◆ **Task description**
Write out each line of the records that has "projekty" in it.
_ _ _ _ _
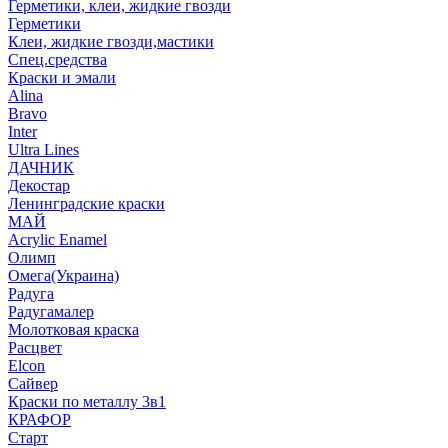
Герметики, клеи, жидкие гвозди
Герметики
Клеи, жидкие гвозди,мастики
Спец.средства
Краски и эмали
Alina
Bravo
Inter
Ultra Lines
ДАЧНИК
Декостар
Ленинградские краски
МАЙ
Acrylic Enamel
Олимп
Омега(Украина)
Радуга
Радугамалер
Молотковая краска
Расцвет
Elcon
Сайвер
Краски по металлу 3в1
КРАФОР
Старт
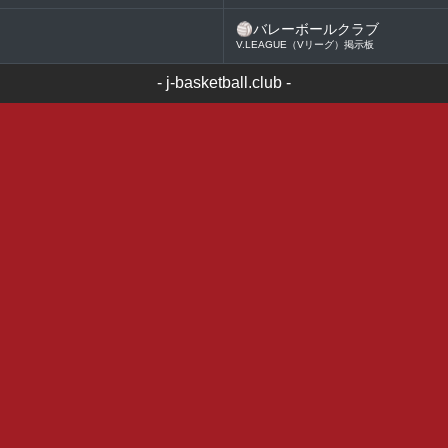
🏐
バレーボールクラブ
V.LEAGUE（Vリーグ）掲示板
-
j-basketball.club
-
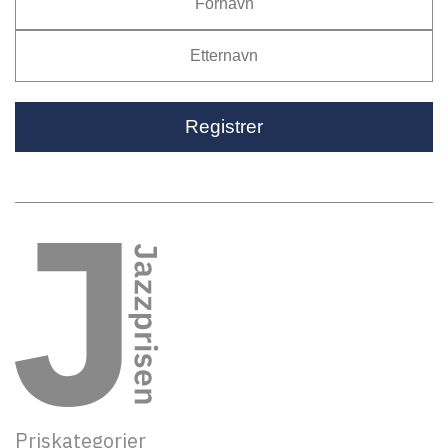
Priskategorier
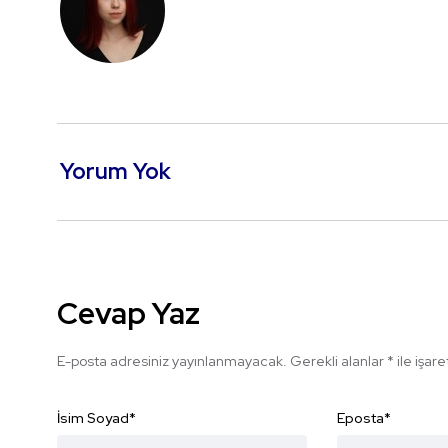
Yorum Yok
Cevap Yaz
E-posta adresiniz yayınlanmayacak.
Gerekli alanlar
*
ile işar
İsim Soyad
*
Eposta
*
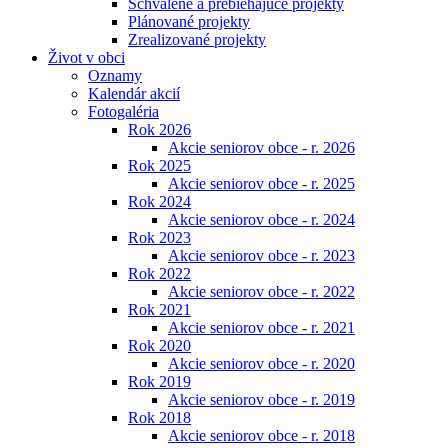
Schválené a prebiehajúce projekty
Plánované projekty
Zrealizované projekty
Život v obci
Oznamy
Kalendár akcií
Fotogaléria
Rok 2026
Akcie seniorov obce - r. 2026
Rok 2025
Akcie seniorov obce - r. 2025
Rok 2024
Akcie seniorov obce - r. 2024
Rok 2023
Akcie seniorov obce - r. 2023
Rok 2022
Akcie seniorov obce - r. 2022
Rok 2021
Akcie seniorov obce - r. 2021
Rok 2020
Akcie seniorov obce - r. 2020
Rok 2019
Akcie seniorov obce - r. 2019
Rok 2018
Akcie seniorov obce - r. 2018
_ _ _ _ _
◆ **Result of this task**
Schválené a prebiehajúce projekty
Plánované projekty
Zrealizované projekty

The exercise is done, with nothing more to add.